From the line that contains "ade e humanização no atendimento aos" to the end of the entries, write out every line exactly, including both ends, and nothing more.

- **MATERIAL SHOWN**:

[Start of section]

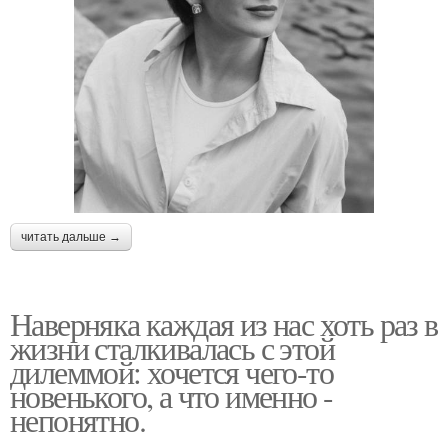
читать дальше →
Наверняка каждая из нас хоть раз в
жизни сталкивалась с этой
дилеммой: хочется чего-то
новенького, а что именно -
непонятно.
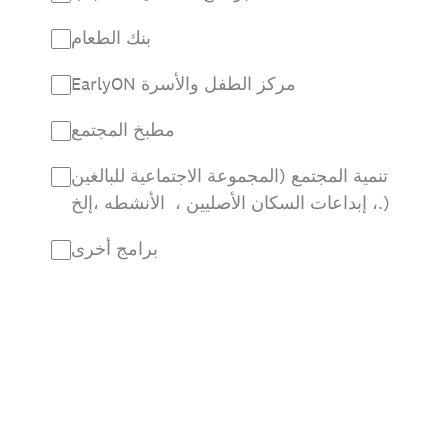
بنك الطعام
EarlyON مركز الطفل والأسرة
مطبخ المجتمع
تنمية المجتمع (المجموعة الاجتماعية للبالغين
، إبداعات السكان الأصليين ، الأنشطه ،إلخ.)
برامج أخرى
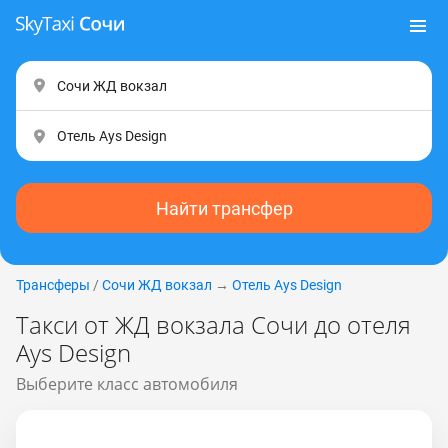
Найти трансфер
Трансферы
/
Сочи ЖД вокзал
→
Отель Ays Design
Такси от ЖД вокзала Сочи до отеля
Ays Design
Выберите класс автомобиля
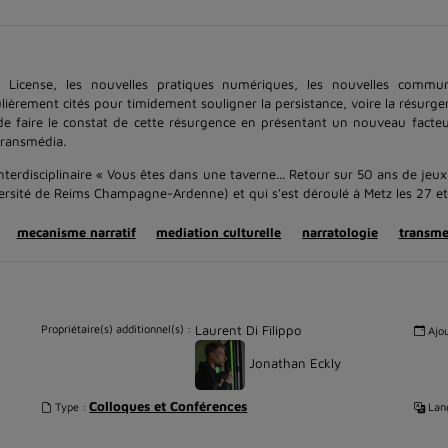
 License, les nouvelles pratiques numériques, les nouvelles commu
ièrement cités pour timidement souligner la persistance, voire la résurge
e faire le constat de cette résurgence en présentant un nouveau facteur
 transmédia.
terdisciplinaire « Vous êtes dans une taverne... Retour sur 50 ans de jeux
iversité de Reims Champagne-Ardenne) et qui s'est déroulé à Metz les 27 
mecanisme narratif
mediation culturelle
narratologie
transme
Propriétaire(s) additionnel(s) :
Laurent Di Filippo
Ajou
Jonathan Eckly
Colloques et Conférences
Type :
Lang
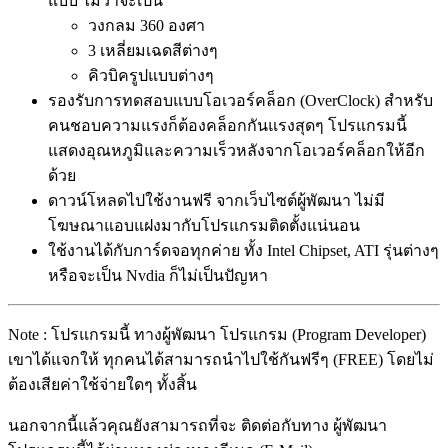
แบบ ไม่ว่าจะเป็น
วงกลม 360 องศา
3 เหลี่ยมเฉดสีต่างๆ
คิวบิครูปแบบต่างๆ
รองรับการทดสอบแบบโอเวอร์คล็อก (OverClock) สำหรับ
คนชอบความแรงก็ต้องคล็อกกันแรงสุดๆ โปรแกรมนี้
แสดงอุณหภูมิและความเร็วหลังจากโอเวอร์คล็อกให้อีก
ด้วย
ดาวน์โหลดไปใช้งานฟรี จากเว็บไซต์ผู้พัฒนา ไม่มี
โฆษณาแอบแฝงมากับโปรแกรมติดตั้งแน่นอน
ใช้งานได้กับการ์ดจอทุกค่าย ทั้ง Intel Chipset, ATI รุ่นต่างๆ
หรือจะเป็น Nvdia ก็ไม่เป็นปัญหา
Note : โปรแกรมนี้ ทางผู้พัฒนา โปรแกรม (Program Developer)
เขาได้แจกให้ ทุกคนได้สามารถนำไปใช้กันฟรีๆ (FREE) โดยไม่
ต้องเสียค่าใช้จ่ายใดๆ ทั้งสิ้น
นอกจากนี้แล้วคุณยังสามารถที่จะ ติดต่อกับทาง ผู้พัฒนา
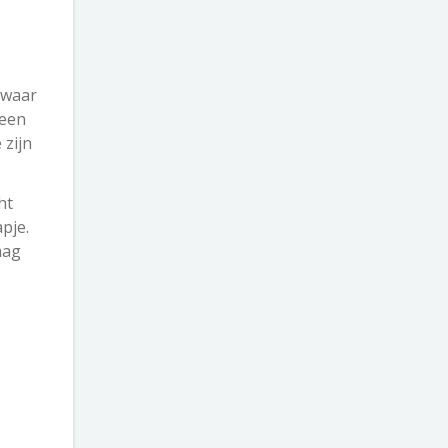
r waar
 een
 zijn
ht
pje.
aag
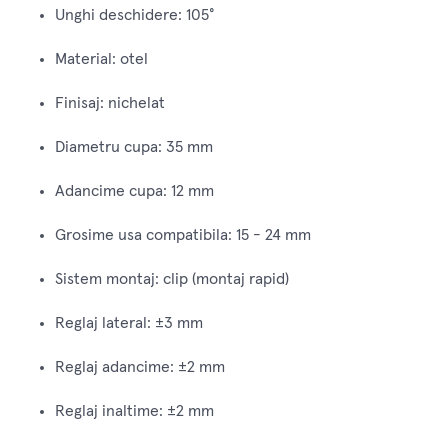
Unghi deschidere: 105°
Material: otel
Finisaj: nichelat
Diametru cupa: 35 mm
Adancime cupa: 12 mm
Grosime usa compatibila: 15 - 24 mm
Sistem montaj: clip (montaj rapid)
Reglaj lateral: ±3 mm
Reglaj adancime: ±2 mm
Reglaj inaltime: ±2 mm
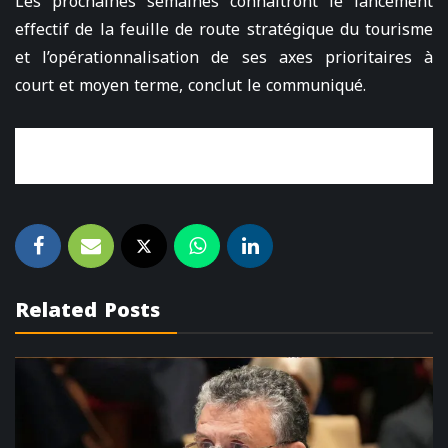
Les prochaines semaines connaitront le lancement
effectif de la feuille de route stratégique du tourisme
et l’opérationnalisation de ses axes prioritaires à
court et moyen terme, conclut le communiqué.
Related Posts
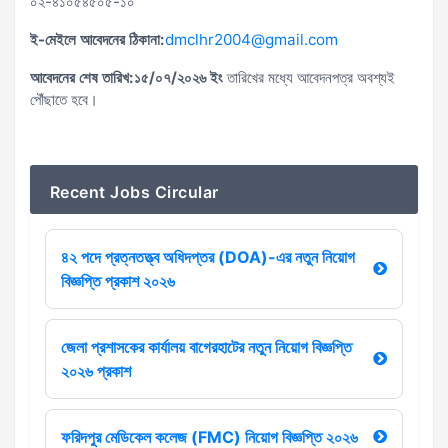
০২-৪১০৫৪৫০৫-১০
ই-মেইলে আবেদনের ঠিকানা:
dmclhr2004@gmail.com
আবেদনের শেষ তারিখ:
১৫/০৭/২০২৬ ইং
তারিখের মধ্যে আবেদনপত্র অবশ্যই
পৌঁছাতে হবে।
Recent Jobs Circular
৪২ পদে প্রত্নতত্ত্ব অধিদপ্তর (DOA)-এর নতুন নিয়োগ
বিজ্ঞপ্তি প্রকাশ ২০২৬
জেলা প্রশাসকের কার্যালয় বাগেরহাটের নতুন নিয়োগ বিজ্ঞপ্তি
২০২৬ প্রকাশ
ফরিদপুর মেডিকেল কলেজ (FMC) নিয়োগ বিজ্ঞপ্তি ২০২৬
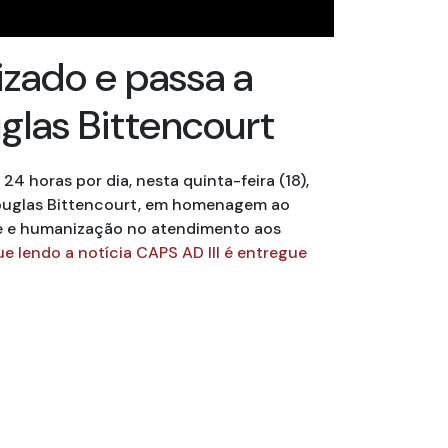
izado e passa a
glas Bittencourt
4 horas por dia, nesta quinta-feira (18),
Douglas Bittencourt, em homenagem ao
ade e humanização no atendimento aos
e lendo a notícia CAPS AD III é entregue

[End of section]

- **RESULT OF THE EXERCISE**:
ade e humanização no atendimento aos
e lendo a notícia CAPS AD III é entregue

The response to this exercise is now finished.